Sì, ha a che fare con la nostra neocorteccia ed alcune altre cose, fatto sta che fra gli animali noi siamo gli unici ad avere questo bisogno che è, in fondo, il bisogno di dare un giudizio su sé stessi.
Senza sosta- noi costruiamo aspettative su noi stessi oppure-peggio- adottiamo le aspettative che gli altri hanno su di noi e in base a queste stiliamo bilanci. Siamo aderenti a quelle aspettative oppure no? Se sì, diamo un giudizio, per lo più positivo; se non lo siamo diamo il giudizio opposto. Poco o tanto, tutti siamo influenzati da ciò che gli altri si aspettano da noi, e l’esito di un bilancio esistenziale può essere molto doloroso perché si tratta di un giudizio che attribuisce un maggiore o minor “valore” alla propria vita.
Il terrore del fallimento è sempre in agguato; quanto più l’età avanza, tanto più i bilanci si riempiono di trepidazione e sconforto; il tempo per rimediare, per cercare di ottenere quello che si desiderava non è più sufficiente, oppure è già terminato, i giochi sono fatti. Eppure basterebbe talvolta allargare di poco la prospettiva e cominciare a pensare che uno degli scopi della nostra vita è anche imparare da quello che accade, in particolare accettare la realtà, piccoli e grandi fallimenti inclusi.

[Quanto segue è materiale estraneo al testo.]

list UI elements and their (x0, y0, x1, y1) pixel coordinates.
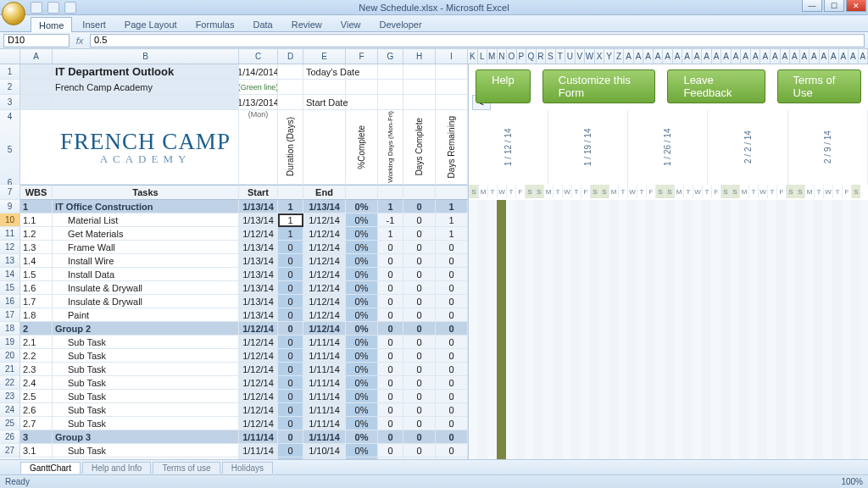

Viviamo in una società che ci spinge verso modelli che per lo più non corrispondono affatto alla nostra personalità, ma ai quali aderiamo perché temiamo il giudizio degli altri e su quella base ci valutiamo; esere integrati o no? Essere ammirati dagli atri o no? Questo approccio impedisce di vedere la ricchezza che ci offrirebbe la capacità di vedere e accettare -e persino provare tenerezza per ciò che siamo, per ciò che di triste oltre che di gioioso fa parte della nostra storia; dovremmo persino andarne orgogliosi perché da quelli c’è tanto, tantissimo da imparare, e talvolta scoprire che ciò che desideriamo veramente è altro da ciò che abbiamo sempre creduto.
Cominciamo a pensare che in altre culture, in altri luoghi, in altri tempi, ciò che giudichiamo negativo di noi e che ci tormenta, è -o è stato- valutato in modo completamente diverso. La relatività ci appartiene, ciascuno di noi gioca la sua vita come può, come sa, come pensa sia bene fare, e come la vita anche casualmente lo indirizza.
I condizionamenti non mancano a nessuno, sono parte del tempo, del luogo e della cultura in cui abbiamo avuto la chance di nascere e fanno parte delle opportunità di imparare che la nostra vita ci offre. Essere consapevoli di questo certamente non elimina il giudizio e l’impegno a migliorare dalle nostre vite, ma dovrebbe aiutarci ad avere maggior comprensione e persino pietà di noi stessi, …. e degli altri, il che in fondo è la stessa cosa.